Work required:
For each line in the data that includes "degree", make a copy.

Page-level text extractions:

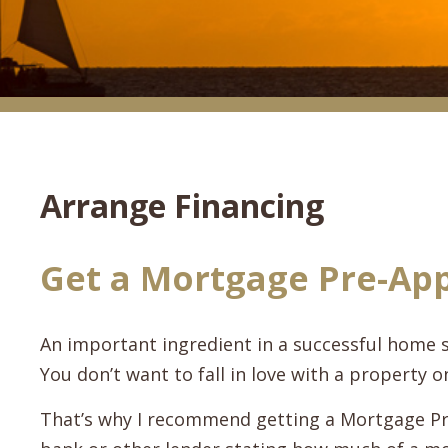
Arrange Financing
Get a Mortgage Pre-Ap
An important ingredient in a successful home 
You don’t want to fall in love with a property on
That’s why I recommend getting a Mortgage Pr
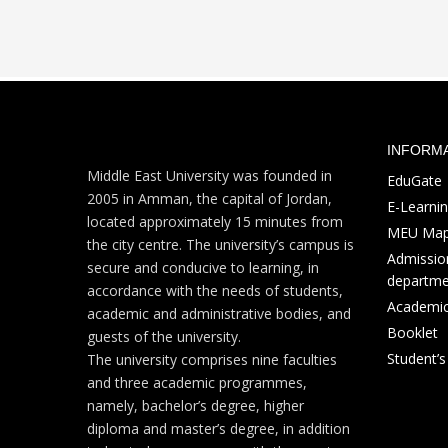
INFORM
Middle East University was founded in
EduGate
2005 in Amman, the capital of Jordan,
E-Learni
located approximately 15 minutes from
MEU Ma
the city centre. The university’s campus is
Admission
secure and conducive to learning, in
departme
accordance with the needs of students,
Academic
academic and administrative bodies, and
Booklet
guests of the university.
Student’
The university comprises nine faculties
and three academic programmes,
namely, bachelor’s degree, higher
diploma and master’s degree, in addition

==

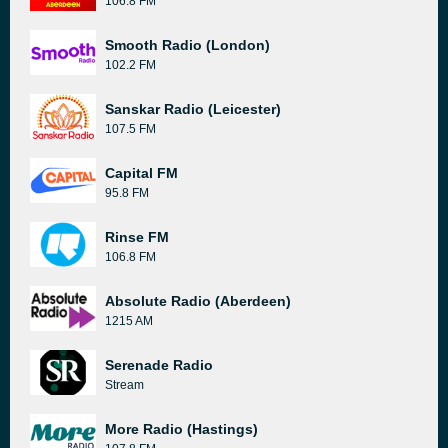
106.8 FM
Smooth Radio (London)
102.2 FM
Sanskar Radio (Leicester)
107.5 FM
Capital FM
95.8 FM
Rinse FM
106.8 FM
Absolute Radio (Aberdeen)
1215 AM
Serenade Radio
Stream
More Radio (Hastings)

---

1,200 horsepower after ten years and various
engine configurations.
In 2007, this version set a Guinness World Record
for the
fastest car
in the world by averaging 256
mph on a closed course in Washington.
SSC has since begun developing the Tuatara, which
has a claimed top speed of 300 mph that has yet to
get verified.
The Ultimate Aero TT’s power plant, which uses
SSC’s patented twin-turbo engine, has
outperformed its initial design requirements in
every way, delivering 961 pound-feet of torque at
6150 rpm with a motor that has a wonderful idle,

Expected answer:
namely, bachelor’s degree, higher
diploma and master’s degree, in addition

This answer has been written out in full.